SEBI Chairman Ajay Tyagi Gets 18 Month Extension till February 2022
Ajay Tyagi, the chairman of Securities and Exchange Board of India (SEBI) has been granted an extension for next 18 months. Earlier, in February this year, he was given six months extension. 
 
A notification issued by the secretariat of the appointments committee of the Cabinet, says, "(the) committee has approved the extension of term of appointments of Ajay Tyagi as chairman, EBI for a further period of 18 months from 1 September 2020 up to 28 February 2022 or until further orders, whichever is earlier."
 
 
With Mr Tyagi receiving an extension for 18 months, he would have the third-longest tenure at the helm of SEBI. Two long serving chiefs of the market regulators are: DR Mehta, who was SEBI chairman during 21 February 1995 to 20 February 2002, followed by UK Sinha from 18 February 2011 to 1 March 2017.
 
Earlier in February this year, the government has extended the tenure of Mr Tyagi by six months till August end. A gazette notification issued by the finance ministry in end-February had said: “…the central government hereby extends the term of appointment… for a period of six months beyond 29 February 2020 or until further orders, whichever is earlier.” 
 
On 1 March 2017, Mr Tyagi assumed charge as SEBI chairman. Prior to this, he was additional secretary in the department of economic affairs under Union ministry of finance, handling portfolios of capital market division, investment division, infrastructure division and currency and coinage division.
 
Interestingly, Mr Tyagi was initially appointed for a five-year term, which was suddenly reduced to three years.

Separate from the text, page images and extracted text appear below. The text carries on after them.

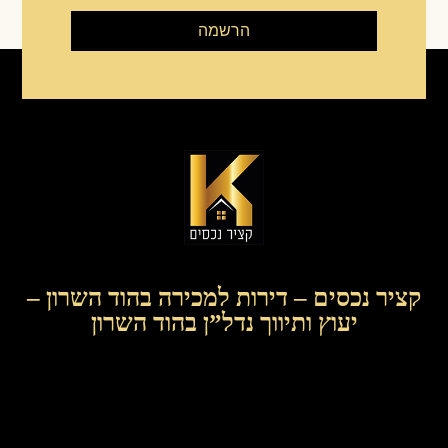
הרשמה
קציר נכסים – דירות למכירה בהוד השרון –
יעוץ ותיווך נדל”ן בהוד השרון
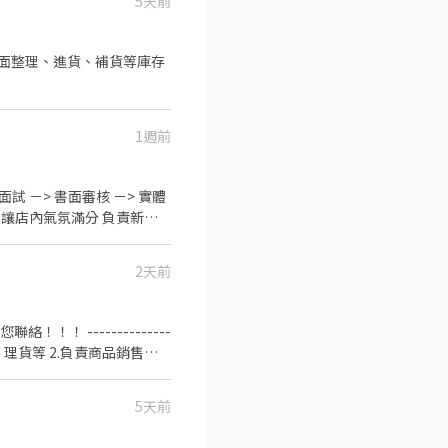
5天前
品排面整理、進貨、補貨等庫存
1週前
 －> 書面審核 －> 實體
，讓店內氣氛滿分 負責新品
們在找的人？】 對服飾有滿滿
受到貼心服務 樂於學習與
2天前
日需能配合早晚排班。 - 晚
我們，一起嗨翻GAP！ 趕快投遞
 --------------
、搬運、盤點、理貨等 2.負責商品銷售、
店、支援佳 ---------
5天前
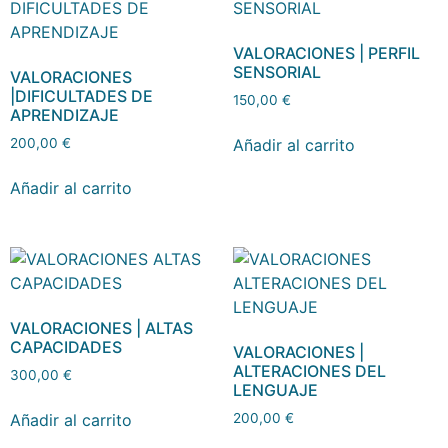
VALORACIONES | PERFIL
SENSORIAL
VALORACIONES
|DIFICULTADES DE
150,00
€
APRENDIZAJE
Añadir al carrito
200,00
€
Añadir al carrito
VALORACIONES | ALTAS
CAPACIDADES
VALORACIONES |
ALTERACIONES DEL
300,00
€
LENGUAJE
Añadir al carrito
200,00
€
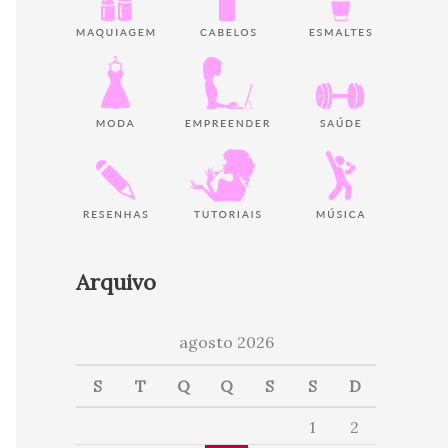
Arquivo
agosto 2026
S
T
Q
Q
S
S
D
1
2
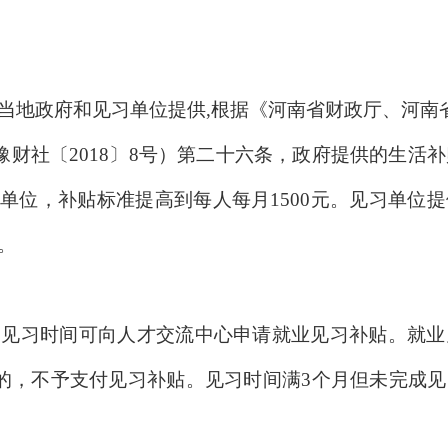
当地政府和见习单位提供,根据《河南省财政厅、河南
财社〔2018〕8号）第二十六条，政府提供的生活补
的单位，补贴标准提高到每人每月1500元。见习单位
。
和见习时间可向人才交流中心申请就业见习补贴。就业
的，不予支付见习补贴。见习时间满3个月但未完成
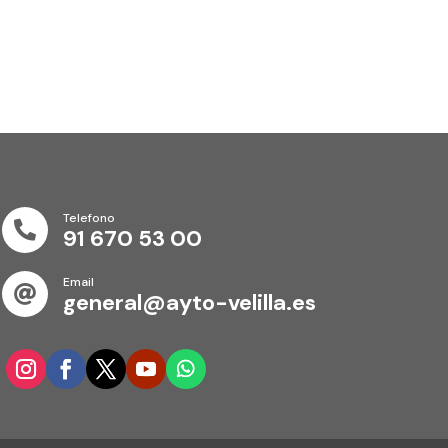
Telefono

91 670 53 00
Email

general@ayto-velilla.es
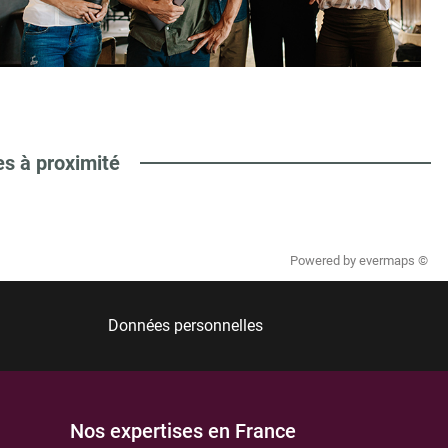
es à proximité
Powered by
evermaps ©
Données personnelles
Nos expertises en France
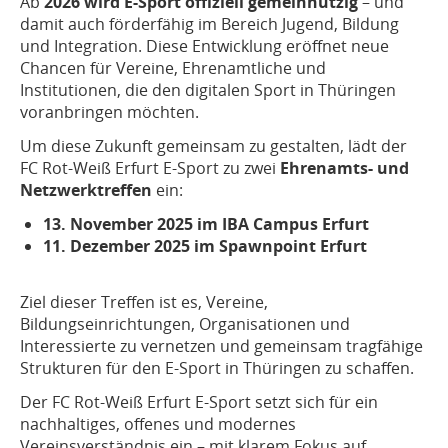
Ab
2026 wird E-Sport offiziell gemeinnützig
– und
damit auch förderfähig im Bereich Jugend, Bildung
und Integration. Diese Entwicklung eröffnet neue
Chancen für Vereine, Ehrenamtliche und
Institutionen, die den digitalen Sport in Thüringen
voranbringen möchten.
Um diese Zukunft gemeinsam zu gestalten, lädt der
FC Rot-Weiß Erfurt E-Sport zu zwei
Ehrenamts- und
Netzwerktreffen
ein:
13. November 2025 im IBA Campus Erfurt
11. Dezember 2025 im Spawnpoint Erfurt
Ziel dieser Treffen ist es, Vereine,
Bildungseinrichtungen, Organisationen und
Interessierte zu vernetzen und gemeinsam tragfähige
Strukturen für den E-Sport in Thüringen zu schaffen.
Der FC Rot-Weiß Erfurt E-Sport setzt sich für ein
nachhaltiges, offenes und modernes
Vereinsverständnis ein – mit klarem Fokus auf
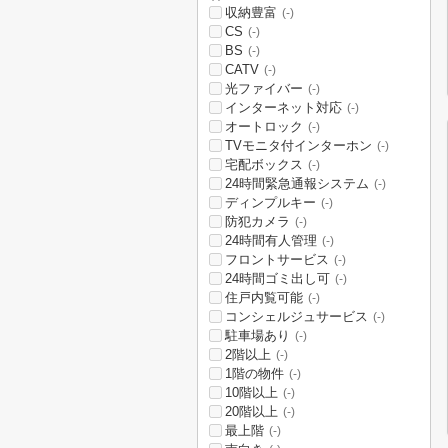
収納豊富
(-)
CS
(-)
BS
(-)
CATV
(-)
光ファイバー
(-)
インターネット対応
(-)
オートロック
(-)
TVモニタ付インターホン
(-)
宅配ボックス
(-)
24時間緊急通報システム
(-)
ディンプルキー
(-)
防犯カメラ
(-)
24時間有人管理
(-)
フロントサービス
(-)
24時間ゴミ出し可
(-)
住戸内覧可能
(-)
コンシェルジュサービス
(-)
駐車場あり
(-)
2階以上
(-)
1階の物件
(-)
10階以上
(-)
20階以上
(-)
最上階
(-)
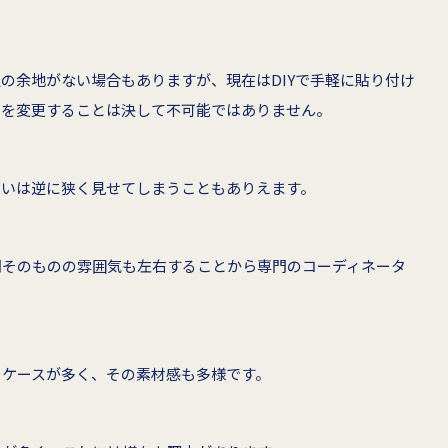
の余地がない場合もありますが、現在はDIYで手軽に貼り付け
のを変更することは決して不可能ではありません。
るいは逆に狭く見せてしまうこともありえます。
間そのものの雰囲気も左右することから専門のコーディネータ
るケースが多く、その素材感も多様です。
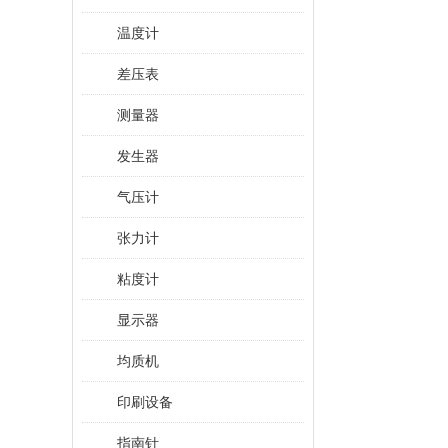
温度计
差压表
测量器
发生器
气压计
张力计
粘度计
显示器
均质机
印刷设备
指南针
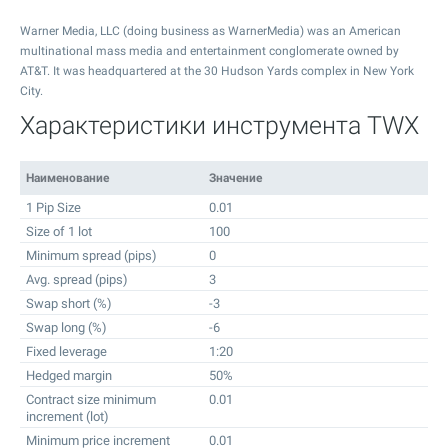
Warner Media, LLC (doing business as WarnerMedia) was an American
multinational mass media and entertainment conglomerate owned by
AT&T. It was headquartered at the 30 Hudson Yards complex in New York
City.
Характеристики инструмента TWX
Наименование
Значение
1 Pip Size
0.01
Size of 1 lot
100
Minimum spread (pips)
0
Avg. spread (pips)
3
Swap short (%)
-3
Swap long (%)
-6
Fixed leverage
1:20
Hedged margin
50%
Contract size minimum
0.01
increment (lot)
Minimum price increment
0.01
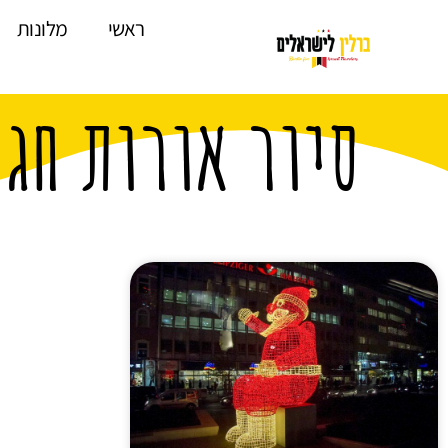
לתוכן
ראשי
מלונות
סיור אורות חג 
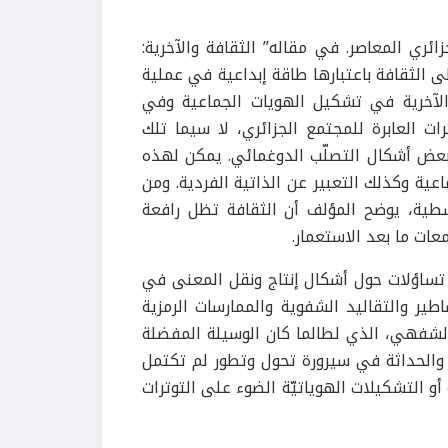
ئري المعاصر. في مقاله” الثقافة والآخرية:
 الثقافة باعتبارها طاقة إبداعية في عملية
لآخرية في تشكيل الهويات الجماعية وفي
ات العابرة للمجتمع الجزائري، لا سيما تلك
 وبعض أشكال التصلّب الدوغمائي. يمكن لهذه
عية وكذلك التعبير عن الذاتية الفردية. ومن
سطية، يوضح المؤلف أن الثقافة تظل رافعة
ات ما بعد الاستعمار.
تساؤلات حول أشكال إنتاج ونقل المعنى في
طير والتقاليد الشفوية والممارسات الرمزية
الشفهي، الذي لطالما كان الوسيلة المفضلة
ة والحداثة في سيرورة تحول وتطور لم تكتمل
أو التشكيلات الهوياتيّة الضوء على التوترات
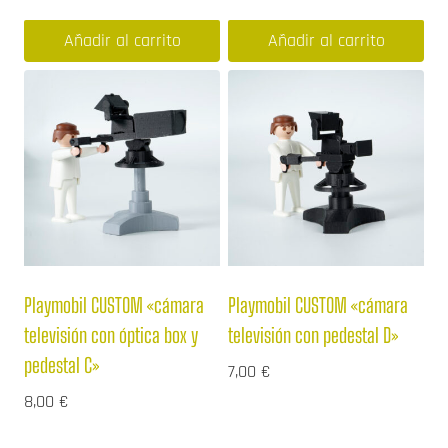
Añadir al carrito
Añadir al carrito
Playmobil CUSTOM «cámara
Playmobil CUSTOM «cámara
televisión con óptica box y
televisión con pedestal D»
pedestal C»
7,00
€
8,00
€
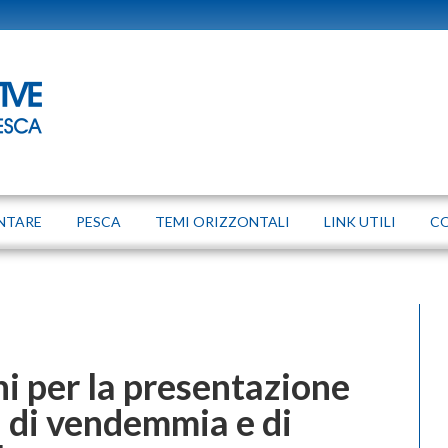
NTARE
PESCA
TEMI ORIZZONTALI
LINK UTILI
C
i per la presentazione
i di vendemmia e di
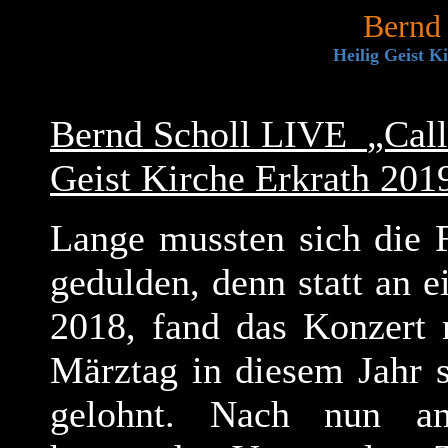
Bernd 
Heilig Geist K
Bernd Scholl LIVE
„Call
Geist Kirche Erkrath 201
Lange mussten sich die 
gedulden, denn statt an
2018, fand das Konzert 
Märztag in diesem Jahr s
gelohnt. Nach nun ande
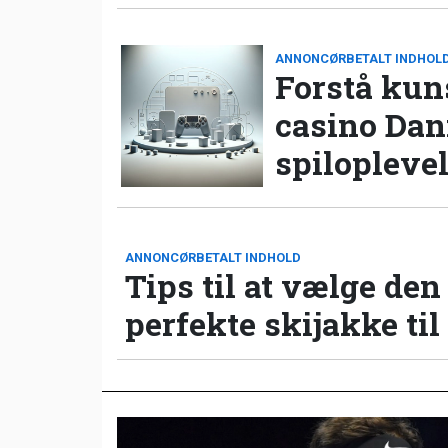
ANNONCØRBETALT INDHOL
Forstå kun
casino Da
spilopleve
ANNONCØRBETALT INDHOLD
Tips til at vælge den
perfekte skijakke til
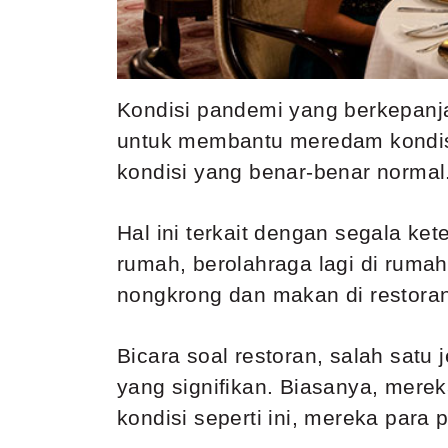
Kondisi pandemi yang berkepanja
untuk membantu meredam kondisi
kondisi yang benar-benar normal
Hal ini terkait dengan segala ke
rumah, berolahraga lagi di ruma
nongkrong dan makan di restora
Bicara soal restoran, salah satu
yang signifikan. Biasanya, mere
kondisi seperti ini, mereka par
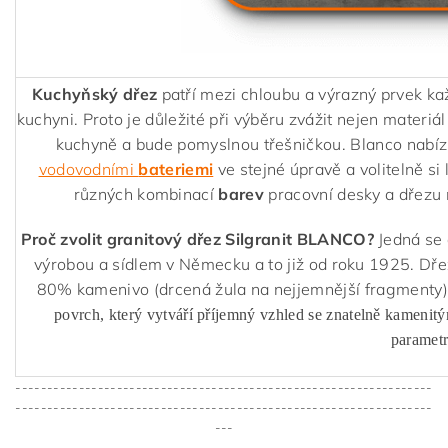
Kuchyňský dřez
patří mezi chloubu a výrazný prvek ka
kuchyni. Proto je důležité při výběru zvážit nejen materiál
kuchyně a bude pomyslnou třešničkou. Blanco nabízí
vodovodními
bateriemi
ve stejné úpravě a volitelně si 
různých kombinací
barev
pracovní desky a dřezu 
Proč zvolit granitový dřez Silgranit BLANCO?
Jedná se 
výrobou a sídlem v Německu a to již od roku 1925. Dř
80% kamenivo (drcená žula na nejjemnější fragmenty)
povrch, který vytváří příjemný vzhled se znatelně kamenit
parametr
------------------------------------------------------------------
------------------------------------------------------------------
---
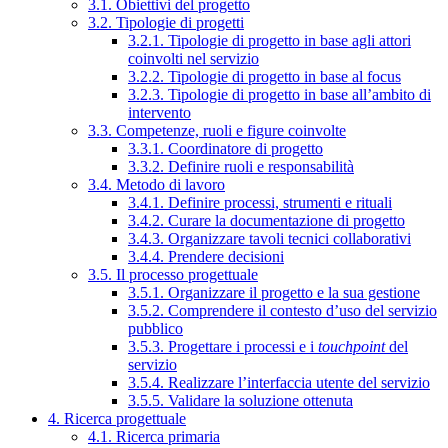
3.1. Obiettivi del progetto
3.2. Tipologie di progetti
3.2.1. Tipologie di progetto in base agli attori
coinvolti nel servizio
3.2.2. Tipologie di progetto in base al focus
3.2.3. Tipologie di progetto in base all’ambito di
intervento
3.3. Competenze, ruoli e figure coinvolte
3.3.1. Coordinatore di progetto
3.3.2. Definire ruoli e responsabilità
3.4. Metodo di lavoro
3.4.1. Definire processi, strumenti e rituali
3.4.2. Curare la documentazione di progetto
3.4.3. Organizzare tavoli tecnici collaborativi
3.4.4. Prendere decisioni
3.5. Il processo progettuale
3.5.1. Organizzare il progetto e la sua gestione
3.5.2. Comprendere il contesto d’uso del servizio
pubblico
3.5.3. Progettare i processi e i
touchpoint
del
servizio
3.5.4. Realizzare l’interfaccia utente del servizio
3.5.5. Validare la soluzione ottenuta
4. Ricerca progettuale
4.1. Ricerca primaria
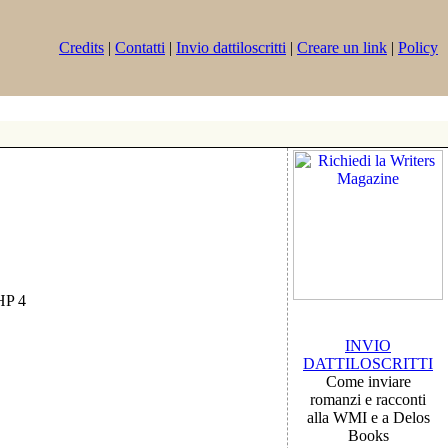
Credits
|
Contatti
|
Invio dattiloscritti
|
Creare un link
|
Policy
PHP 4
INVIO
DATTILOSCRITTI
Come inviare
romanzi e racconti
alla WMI e a Delos
Books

Eventually, with this decision, he will be serving a five-year term. 
 
A decision to give SEBI chairmen a five-year term was made during CB Bhave’s tenure and has been the subject of a great deal of controversy, as has been described in former chairman UK Sinha’s recently released book on his years at SEBI.  
 
Mr Sinha too had the second longest term at SEBI with multiple extensions. DR Mehta’s controversial seven-year term, which ended after the Ketan Parekh scam, is the longest that any chairman has served.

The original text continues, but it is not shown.